Information shown
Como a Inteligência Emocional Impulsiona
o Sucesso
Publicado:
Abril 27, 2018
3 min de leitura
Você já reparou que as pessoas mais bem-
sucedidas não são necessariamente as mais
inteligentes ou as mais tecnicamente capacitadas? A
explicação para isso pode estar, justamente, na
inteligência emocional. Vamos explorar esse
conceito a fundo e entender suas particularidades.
--
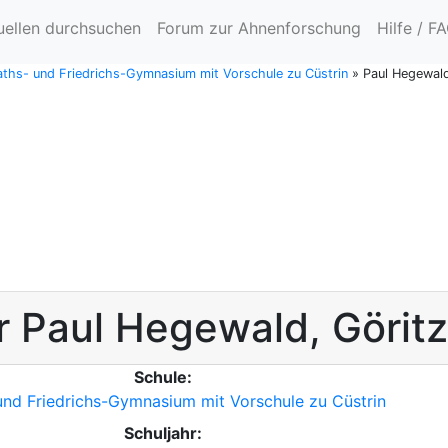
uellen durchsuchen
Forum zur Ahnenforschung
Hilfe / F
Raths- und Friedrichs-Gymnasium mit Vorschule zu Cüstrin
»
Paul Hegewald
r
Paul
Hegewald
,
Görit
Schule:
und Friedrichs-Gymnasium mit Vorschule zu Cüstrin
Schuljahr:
* * *
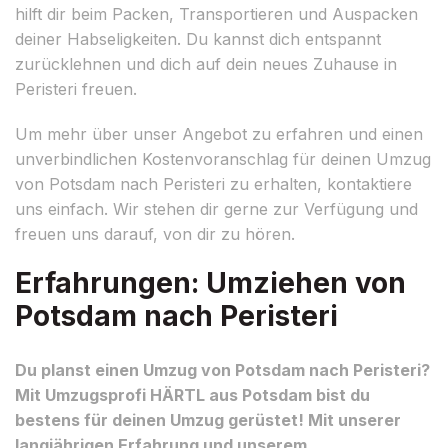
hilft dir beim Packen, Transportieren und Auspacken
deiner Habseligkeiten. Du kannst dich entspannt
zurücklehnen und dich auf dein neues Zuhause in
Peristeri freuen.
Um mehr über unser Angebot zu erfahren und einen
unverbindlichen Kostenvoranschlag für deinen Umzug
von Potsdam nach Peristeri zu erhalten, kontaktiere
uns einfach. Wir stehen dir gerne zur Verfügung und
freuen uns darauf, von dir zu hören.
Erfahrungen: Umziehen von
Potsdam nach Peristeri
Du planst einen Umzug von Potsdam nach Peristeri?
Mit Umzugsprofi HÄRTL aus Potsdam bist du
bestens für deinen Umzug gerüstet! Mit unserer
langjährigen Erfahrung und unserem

Assignment
Your answer should be the lines above from the one containing "Como a Inteligência Emocional Impulsiona" through the one containing "conceito a fundo", copied exactly and with both ends kept.

Your response
Como a Inteligência Emocional Impulsiona
o Sucesso
Publicado:
Abril 27, 2018
3 min de leitura
Você já reparou que as pessoas mais bem-
sucedidas não são necessariamente as mais
inteligentes ou as mais tecnicamente capacitadas? A
explicação para isso pode estar, justamente, na
inteligência emocional. Vamos explorar esse
conceito a fundo e entender suas particularidades.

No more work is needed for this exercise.